A team of researchers have embarked on a project to try to save the UK's declining population of bumble bees.
Three species of bumble bees are already extinct in the UK
The group from the University of Southampton is in the Hebrides for the study, where farming is more traditional and rare bees more common.
They are using DNA to detect how many nests are on the islands, and to determine exactly how big a bee population has to be to survive.
Bumble bees are believed to be in danger of dying out in parts of the UK.
Dr Dave Goulson, in charge of the study, said: "Survival of at least five rare species is threatened by the spread of intensive agriculture destroying wild flowers and hedgerows, which are the bees' natural habitat.
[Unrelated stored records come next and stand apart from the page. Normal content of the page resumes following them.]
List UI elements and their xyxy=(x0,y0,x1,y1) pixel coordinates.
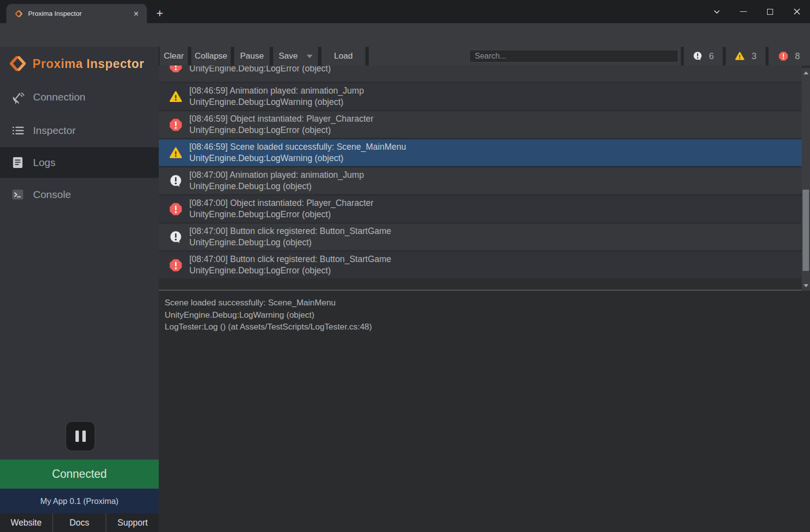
sidebar: Proxima Inspector Connection xyxy=(0,47,159,532)
error-count: 8 xyxy=(795,51,800,62)
log-row[interactable]: [08:46:59] Animation played: animation_J… xyxy=(159,83,802,110)
tab-strip: Proxima Inspector ✕ + xyxy=(0,0,810,23)
website-link[interactable]: Website xyxy=(0,513,53,532)
connection-status-badge: Connected xyxy=(0,460,159,489)
connection-status-label: Connected xyxy=(52,467,106,481)
pause-icon xyxy=(75,431,79,442)
log-level-icon xyxy=(169,231,182,244)
log-message: [08:47:00] Button click registered: Butt… xyxy=(189,226,391,237)
sidebar-item-console[interactable]: Console xyxy=(0,180,159,209)
log-row[interactable]: [08:47:00] Button click registered: Butt… xyxy=(159,224,802,250)
search-input[interactable] xyxy=(469,50,678,63)
log-trace: UnityEngine.Debug:LogWarning (object) xyxy=(189,153,406,164)
sidebar-item-connection[interactable]: Connection xyxy=(0,83,159,111)
terminal-icon xyxy=(11,188,25,201)
window-minimize-button[interactable] xyxy=(730,3,757,21)
log-message: [08:47:00] Animation played: animation_J… xyxy=(189,169,364,181)
log-row[interactable]: UnityEngine.Debug:LogError (object) xyxy=(159,66,802,82)
log-list: UnityEngine.Debug:LogError (object) [08:… xyxy=(159,66,810,291)
logs-page: Clear Collapse Pause Save Load 6 xyxy=(159,47,810,532)
scroll-up-arrow-icon[interactable] xyxy=(802,69,810,77)
log-level-icon xyxy=(169,202,182,216)
log-trace: UnityEngine.Debug:LogError (object) xyxy=(189,66,331,74)
document-lines-icon xyxy=(11,156,25,169)
window-close-button[interactable] xyxy=(783,3,810,21)
log-level-icon xyxy=(169,66,182,73)
log-trace: UnityEngine.Debug:LogError (object) xyxy=(189,209,374,220)
app-info-label: My App 0.1 (Proxima) xyxy=(40,497,119,506)
browser-window: Proxima Inspector ✕ + xyxy=(0,0,810,532)
log-trace: UnityEngine.Debug:Log (object) xyxy=(189,237,391,248)
sidebar-item-label: Connection xyxy=(33,91,85,103)
address-bar: Not secure https://10.0.0.216:7759/logs xyxy=(0,23,810,47)
list-icon xyxy=(11,124,25,137)
log-detail-panel: Scene loaded successfully: Scene_MainMen… xyxy=(159,292,810,333)
log-message: [08:47:00] Object instantiated: Player_C… xyxy=(189,198,374,209)
app-title: Proxima Inspector xyxy=(33,57,144,71)
log-message: [08:46:59] Object instantiated: Player_C… xyxy=(189,113,374,125)
app-info-bar: My App 0.1 (Proxima) xyxy=(0,489,159,513)
log-trace: UnityEngine.Debug:Log (object) xyxy=(189,181,364,192)
pause-stream-button[interactable] xyxy=(66,421,95,451)
log-message: [08:46:59] Scene loaded successfully: Sc… xyxy=(189,141,406,153)
log-trace: UnityEngine.Debug:LogError (object) xyxy=(189,265,391,276)
log-level-icon xyxy=(169,90,182,103)
warning-count-filter[interactable]: 3 xyxy=(726,47,766,66)
collapse-button[interactable]: Collapse xyxy=(191,47,231,66)
log-row-selected[interactable]: [08:46:59] Scene loaded successfully: Sc… xyxy=(159,139,802,166)
sidebar-item-logs[interactable]: Logs xyxy=(0,147,159,178)
save-dropdown-arrow-icon[interactable] xyxy=(307,55,313,58)
load-button[interactable]: Load xyxy=(321,47,365,66)
log-level-icon xyxy=(169,118,182,132)
log-row[interactable]: [08:47:00] Object instantiated: Player_C… xyxy=(159,196,802,222)
support-link[interactable]: Support xyxy=(106,513,159,532)
search-cell xyxy=(369,47,681,66)
window-maximize-button[interactable] xyxy=(757,3,783,21)
pause-icon xyxy=(82,431,86,442)
sidebar-item-label: Inspector xyxy=(33,125,75,136)
log-row[interactable]: [08:47:00] Animation played: animation_J… xyxy=(159,167,802,194)
info-count-filter[interactable]: 6 xyxy=(684,47,723,66)
tab-close-icon[interactable]: ✕ xyxy=(131,9,141,19)
app-logo: Proxima Inspector xyxy=(9,55,144,72)
detail-stack-line: UnityEngine.Debug:LogWarning (object) xyxy=(165,309,810,322)
error-count-filter[interactable]: 8 xyxy=(769,47,810,66)
log-level-icon xyxy=(169,146,182,160)
clear-button[interactable]: Clear xyxy=(160,47,188,66)
log-row[interactable]: [08:47:00] Button click registered: Butt… xyxy=(159,252,802,278)
log-trace: UnityEngine.Debug:LogError (object) xyxy=(189,125,374,136)
docs-link[interactable]: Docs xyxy=(53,513,106,532)
scrollbar[interactable] xyxy=(802,68,810,291)
warning-triangle-icon xyxy=(735,51,745,61)
tab-title: Proxima Inspector xyxy=(28,10,131,17)
proxima-logo-icon xyxy=(9,55,27,72)
detail-stack-line: LogTester:Log () (at Assets/TestScripts/… xyxy=(165,321,810,333)
new-tab-button[interactable]: + xyxy=(152,5,168,21)
info-count: 6 xyxy=(709,51,714,62)
log-message: [08:47:00] Button click registered: Butt… xyxy=(189,254,391,265)
save-label: Save xyxy=(279,51,298,61)
detail-message: Scene loaded successfully: Scene_MainMen… xyxy=(165,297,810,309)
log-trace: UnityEngine.Debug:LogWarning (object) xyxy=(189,97,364,108)
sidebar-item-label: Console xyxy=(33,189,71,200)
info-bubble-icon xyxy=(693,51,703,61)
sidebar-item-inspector[interactable]: Inspector xyxy=(0,116,159,145)
scroll-down-arrow-icon[interactable] xyxy=(802,282,810,290)
tab-search-chevron-icon[interactable] xyxy=(704,3,730,21)
scrollbar-thumb[interactable] xyxy=(803,190,809,271)
browser-tab[interactable]: Proxima Inspector ✕ xyxy=(6,4,147,23)
proxima-favicon xyxy=(14,9,23,18)
sidebar-item-label: Logs xyxy=(33,157,56,168)
pause-button[interactable]: Pause xyxy=(234,47,270,66)
save-button[interactable]: Save xyxy=(273,47,318,66)
footer-links: Website Docs Support xyxy=(0,513,159,532)
log-level-icon xyxy=(169,174,182,188)
log-level-icon xyxy=(169,259,182,272)
error-octagon-icon xyxy=(778,51,788,61)
satellite-dish-icon xyxy=(11,90,25,104)
log-message: [08:46:59] Animation played: animation_J… xyxy=(189,85,364,97)
logs-toolbar: Clear Collapse Pause Save Load 6 xyxy=(159,47,810,66)
warning-count: 3 xyxy=(751,51,756,62)
log-row[interactable]: [08:46:59] Object instantiated: Player_C… xyxy=(159,111,802,138)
"Colonies do not seem able to survive in small areas such as nature reserves and many are dying out.
"Three species are already extinct in the UK."
The researchers also want to devise ways for farmers to encourage bumble bees to flourish on their land, such as by sowing wildflower strips and restoring hay-meadows.
Unlike honey bees, bumble bees construct a fresh nest every summer. The queen produces many sterile female workers, male drones and future queens but all except the newly-mated young queens die with the first frosts of autumn.
The project is funded by a £130,000 research grant from the Leverhulme Trust, with £50,000 coming from the C.B.Dennis Trust.